Если бы ослы и телята говорили на человеческом языке, они, бесспорно, обратились бы к людским богам с горькими жалобами на папские канцелярии. В самом деле, нигде не изводили столько пергамента, как в Ватикане, а на пергамент для ватиканской чернильной кухни шла уйма ослиной и телячьей кожи.

Правда, за последние двести лет пергамент основательно потеснила бумага, а ее делали не из кожи, а из тряпок, но от этого ослам и телятам стало ненамного легче. С каждым годом Ватикан плодил все больше и больше всевозможных документов, и значительная их часть по старой традиции готовилась на пергаменте. Бумага, спору нет, была куда дешевле, но относились к ней в папских канцеляриях с нескрываемым презрением. А канцелярий в Риме было много, и все они не скупились на долговечный пергамент. И конечно, ни одна из них не тратила его в таком количестве, как Апостолическая камера.

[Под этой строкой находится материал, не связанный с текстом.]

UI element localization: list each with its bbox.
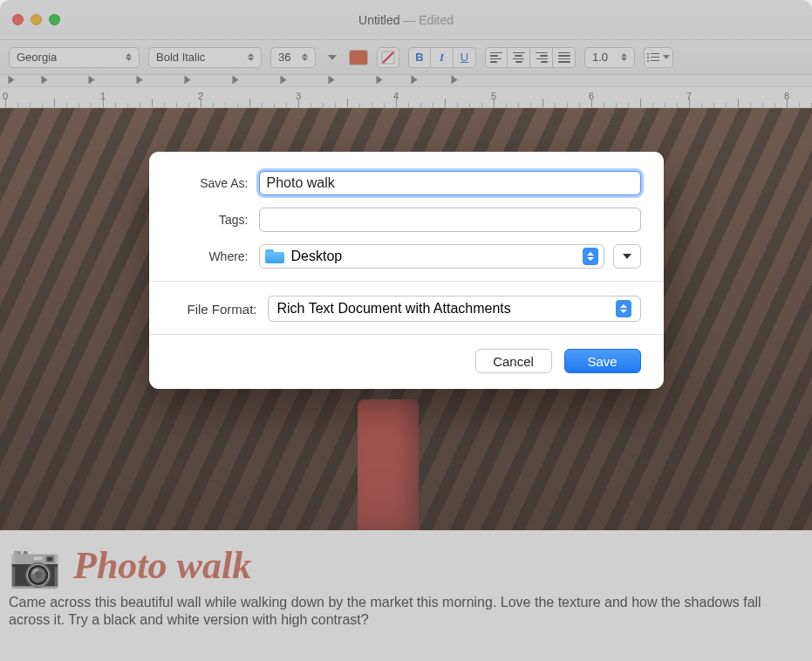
tags-input[interactable] [259, 208, 641, 232]
chevron-updown-icon [120, 53, 132, 61]
edited-indicator: — Edited [399, 13, 453, 27]
window-title: Untitled — Edited [0, 13, 812, 27]
clear-color-button[interactable] [377, 47, 399, 68]
expand-dialog-button[interactable] [613, 244, 641, 269]
text-align-group [485, 47, 576, 68]
chevron-down-icon [663, 55, 670, 59]
file-format-label: File Format: [172, 302, 268, 317]
font-size-dropdown-button[interactable] [324, 55, 340, 60]
tabstop-marker[interactable] [137, 76, 143, 85]
font-size-popup[interactable]: 36 [270, 47, 316, 68]
cancel-button[interactable]: Cancel [475, 349, 552, 373]
chevron-updown-icon [297, 53, 308, 61]
tabstop-marker[interactable] [452, 76, 458, 85]
tabstop-marker[interactable] [9, 76, 15, 85]
line-spacing-popup[interactable]: 1.0 [584, 47, 635, 68]
tabstop-marker[interactable] [185, 76, 191, 85]
tabstop-marker[interactable] [281, 76, 287, 85]
chevron-updown-icon [583, 248, 598, 265]
titlebar: Untitled — Edited [0, 0, 812, 40]
save-as-label: Save As: [172, 176, 259, 190]
text-style-group: B I U [408, 47, 476, 68]
font-family-value: Georgia [17, 51, 57, 64]
where-value: Desktop [291, 249, 343, 264]
tags-label: Tags: [172, 213, 259, 227]
folder-icon [265, 249, 284, 263]
document-body-text[interactable]: Came across this beautiful wall while wa… [0, 594, 812, 629]
bold-button[interactable]: B [408, 47, 431, 68]
italic-button[interactable]: I [431, 47, 454, 68]
svg-line-1 [383, 52, 393, 63]
list-style-button[interactable] [644, 47, 673, 68]
document-heading[interactable]: Photo walk [73, 543, 251, 588]
align-center-button[interactable] [508, 47, 530, 68]
align-right-button[interactable] [530, 47, 553, 68]
file-format-value: Rich Text Document with Attachments [277, 301, 511, 317]
tabstop-strip[interactable] [0, 75, 812, 87]
list-icon [647, 53, 659, 62]
document-title: Untitled [358, 13, 399, 27]
save-button[interactable]: Save [564, 349, 641, 373]
font-family-popup[interactable]: Georgia [9, 47, 140, 68]
font-style-popup[interactable]: Bold Italic [148, 47, 262, 68]
camera-emoji: 📷 [9, 541, 61, 590]
where-location-popup[interactable]: Desktop [259, 244, 604, 269]
text-color-swatch[interactable] [349, 50, 368, 65]
chevron-updown-icon [616, 300, 631, 317]
tabstop-marker[interactable] [42, 76, 48, 85]
save-dialog: Save As: Tags: Where: Desktop [149, 152, 664, 389]
tabstop-marker[interactable] [233, 76, 239, 85]
save-as-input[interactable] [259, 171, 641, 195]
line-spacing-value: 1.0 [592, 51, 608, 64]
font-style-value: Bold Italic [156, 51, 205, 64]
divider [149, 334, 664, 335]
align-left-button[interactable] [485, 47, 508, 68]
tabstop-marker[interactable] [89, 76, 95, 85]
file-format-popup[interactable]: Rich Text Document with Attachments [268, 296, 641, 322]
tabstop-marker[interactable] [377, 76, 383, 85]
format-toolbar: Georgia Bold Italic 36 [0, 40, 812, 75]
tabstop-marker[interactable] [329, 76, 335, 85]
chevron-updown-icon [616, 53, 627, 61]
chevron-down-icon [623, 254, 631, 259]
underline-button[interactable]: U [454, 47, 476, 68]
ruler[interactable]: 012345678 [0, 87, 812, 108]
align-justify-button[interactable] [553, 47, 576, 68]
tabstop-marker[interactable] [412, 76, 418, 85]
font-size-value: 36 [278, 51, 290, 64]
divider [149, 281, 664, 282]
where-label: Where: [172, 249, 259, 263]
chevron-updown-icon [242, 53, 254, 61]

Эта небесная служба занималась сугубо земными делами. Апостолическая камера была счетной палатой Ватикана, его верховной бухгалтерией.

Хлопот и забот у Апостолической камеры было немало. Святая церковь торговала бенефициями и отпущениями грехов, владела солеварнями, рудниками, рыбными ловлями, пускала деньги в рост, одним словом, хозяйство у нее было богатое. От лапландской тундры до знойной Сицилии все страны и народы платили дань его святейшеству папе.

Естественно, что Апостолическая камера, которая не только подсчитывала папские барыши, но и пеклась об их приумножении, была любимым детищем наместников святого Петра.

Не мудрено, что это ведомство присвоило себе права и обязанности, которые прямого отношения к очистке кошельков не имели и не могли иметь.

Апостолическая камера стала тайной канцелярией римских пап, в ней завязывались и развязывались узлы всевозможных дипломатических интриг.

Правитель этой могущественной канцелярии носил звание вице-канцлера и был вторым после папы лицом в Ватикане.

У вице-канцлера была целая армия борзых канцеляристов высокого и низкого ранга. Всевозможные датарии, нотарии, абреви-аторы и прочие чины апостолической службы заготавливали разные указы, ведомости, инструкции, деловые письма, которые затем скреплялись подписями и печатями вице-канцлера.

Эти же деятели составляли проекты папских булл – указов особой важности. Буллой, строго говоря, называлась небольшая свинцовая печать, которая подвешивалась к папской грамоте, но уже давным-давно так стали именовать и документ, удостоенный священной пломбы.

«Мудрый» вице-канцлер Александра VI, Лодовико Подоката-рус, ставший недавно руководителем Апостолической камеры, по поручению папы взялся за подготовку буллы о новых рубежах в море-океане.

Лет тридцать назад попутные ветры занесли с далекого Кипра в Вечный город юного монаха, который кормился врачеванием разных недугов и еле-еле сводил концы с концами.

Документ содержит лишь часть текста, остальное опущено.